Extract the records below word for word and ignore the images.

● ● ● ● ●

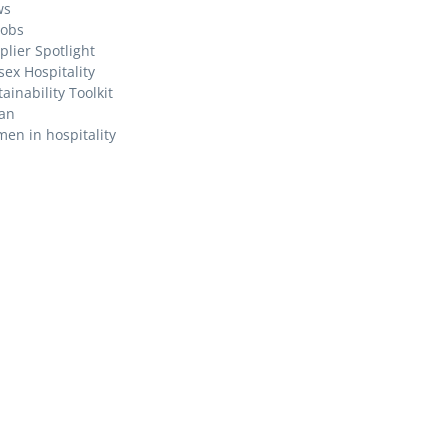
ws
Jobs
plier Spotlight
sex Hospitality
ainability Toolkit
an
en in hospitality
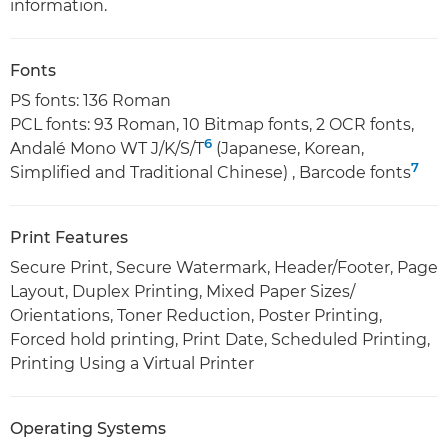
information.
Fonts
PS fonts: 136 Roman
PCL fonts: 93 Roman, 10 Bitmap fonts, 2 OCR fonts,
6
Andalé Mono WT J/K/S/T
(Japanese, Korean,
7
Simplified and Traditional Chinese) , Barcode fonts
Print Features
Secure Print, Secure Watermark, Header/Footer, Page
Layout, Duplex Printing, Mixed Paper Sizes/
Orientations, Toner Reduction, Poster Printing,
Forced hold printing, Print Date, Scheduled Printing,
Printing Using a Virtual Printer
Operating Systems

● ● ● ● ●

**REPLY TO THE EXERCISE**
ws
Jobs
plier Spotlight
sex Hospitality
ainability Toolkit
an
en in hospitality
information.
Fonts
PS fonts: 136 Roman
PCL fonts: 93 Roman, 10 Bitmap fonts, 2 OCR fonts,
6
Andalé Mono WT J/K/S/T
(Japanese, Korean,
7
Simplified and Traditional Chinese) , Barcode fonts
Print Features
Secure Print, Secure Watermark, Header/Footer, Page
Layout, Duplex Printing, Mixed Paper Sizes/
Orientations, Toner Reduction, Poster Printing,
Forced hold printing, Print Date, Scheduled Printing,
Printing Using a Virtual Printer
Operating Systems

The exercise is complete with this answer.